DotNet4Neo4j / Neo4jClient

.NET client binding for Neo4j
https://www.nuget.org/packages/Neo4jClient
Microsoft Public License
428 stars 146 forks source link

Modeling Cypher Queries in C# #399

Open Lapis-LazuIi opened 3 years ago

Lapis-LazuIi commented 3 years ago

Greetings, Really new at this so hopefully I am posting in the right forum.
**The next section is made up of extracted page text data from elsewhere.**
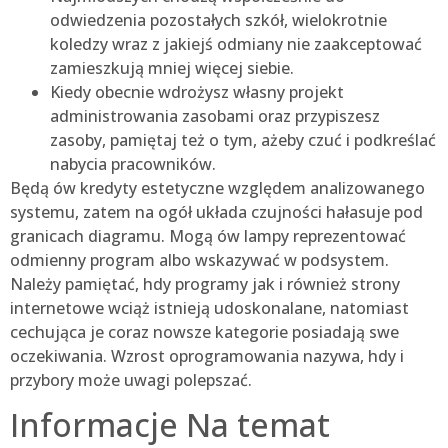
odwiedzenia pozostałych szkół, wielokrotnie
koledzy wraz z jakiejś odmiany nie zaakceptować
zamieszkują mniej więcej siebie.
Kiedy obecnie wdrożysz własny projekt
administrowania zasobami oraz przypiszesz
zasoby, pamiętaj też o tym, ażeby czuć i podkreślać
nabycia pracowników.
Będą ów kredyty estetyczne względem analizowanego
systemu, zatem na ogół układa czujności hałasuje pod
granicach diagramu. Mogą ów lampy reprezentować
odmienny program albo wskazywać w podsystem.
Należy pamiętać, hdy programy jak i również strony
internetowe wciąż istnieją udoskonalane, natomiast
cechująca je coraz nowsze kategorie posiadają swe
oczekiwania. Wzrost oprogramowania nazywa, hdy i
przybory może uwagi polepszać.
Informacje Na temat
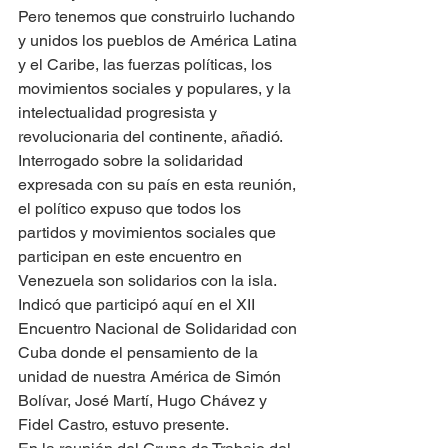
Pero tenemos que construirlo luchando 
y unidos los pueblos de América Latina 
y el Caribe, las fuerzas políticas, los 
movimientos sociales y populares, y la 
intelectualidad progresista y 
revolucionaria del continente, añadió.
Interrogado sobre la solidaridad 
expresada con su país en esta reunión, 
el político expuso que todos los 
partidos y movimientos sociales que 
participan en este encuentro en 
Venezuela son solidarios con la isla.
Indicó que participó aquí en el XII 
Encuentro Nacional de Solidaridad con 
Cuba donde el pensamiento de la 
unidad de nuestra América de Simón 
Bolívar, José Martí, Hugo Chávez y 
Fidel Castro, estuvo presente.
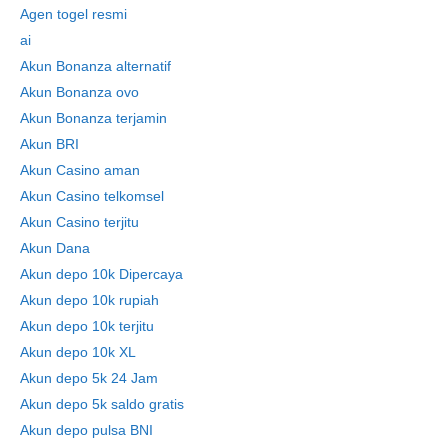
Agen togel resmi
ai
Akun Bonanza alternatif
Akun Bonanza ovo
Akun Bonanza terjamin
Akun BRI
Akun Casino aman
Akun Casino telkomsel
Akun Casino terjitu
Akun Dana
Akun depo 10k Dipercaya
Akun depo 10k rupiah
Akun depo 10k terjitu
Akun depo 10k XL
Akun depo 5k 24 Jam
Akun depo 5k saldo gratis
Akun depo pulsa BNI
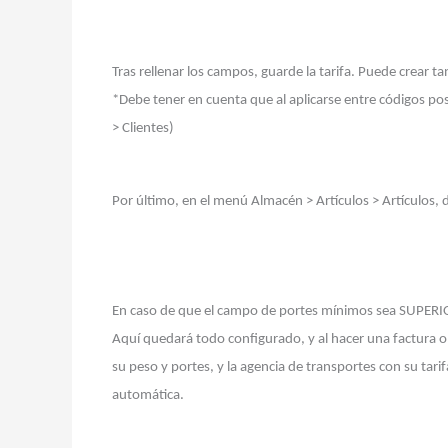
Tras rellenar los campos, guarde la tarifa. Puede crear t
*Debe tener en cuenta que al aplicarse entre códigos post
> Clientes)
Por último, en el menú Almacén > Artículos > Artículos, d
En caso de que el campo de portes mínimos sea SUPERIOR a
Aquí quedará todo configurado, y al hacer una factura o 
su peso y portes, y la agencia de transportes con su tarif
automática.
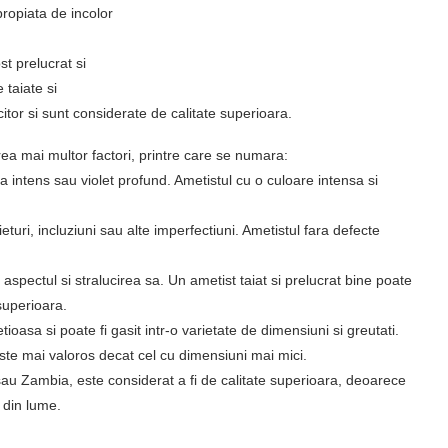
ropiata de incolor
st prelucrat si
 taiate si
tor si sunt considerate de calitate superioara.
ea mai multor factori, printre care se numara:
ila intens sau violet profund. Ametistul cu o culoare intensa si
ieturi, incluziuni sau alte imperfectiuni. Ametistul fara defecte
aspectul si stralucirea sa. Un ametist taiat si prelucrat bine poate
superioara.
oasa si poate fi gasit intr-o varietate de dimensiuni si greutati.
ste mai valoros decat cel cu dimensiuni mai mici.
a sau Zambia, este considerat a fi de calitate superioara, deoarece
 din lume.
I am working on a Book Club Application for a class project utilizing the Neo4j database and C# client. The application should recommend books to users based on Popularity Ranking (the number of times a book is wish listed or in user library) and Jaccard Indexing.

I am struggling with modeling the Neo4j Cypher queries in C# despite going over the Cypher examples and similar Stack Overflow answers. In short, how would I model the following Cypher recommendation algorithms in C#?

The Neo4j cyphers are as follows: //Popularity Indexing (show popular wish listed books or popular books that users are reading)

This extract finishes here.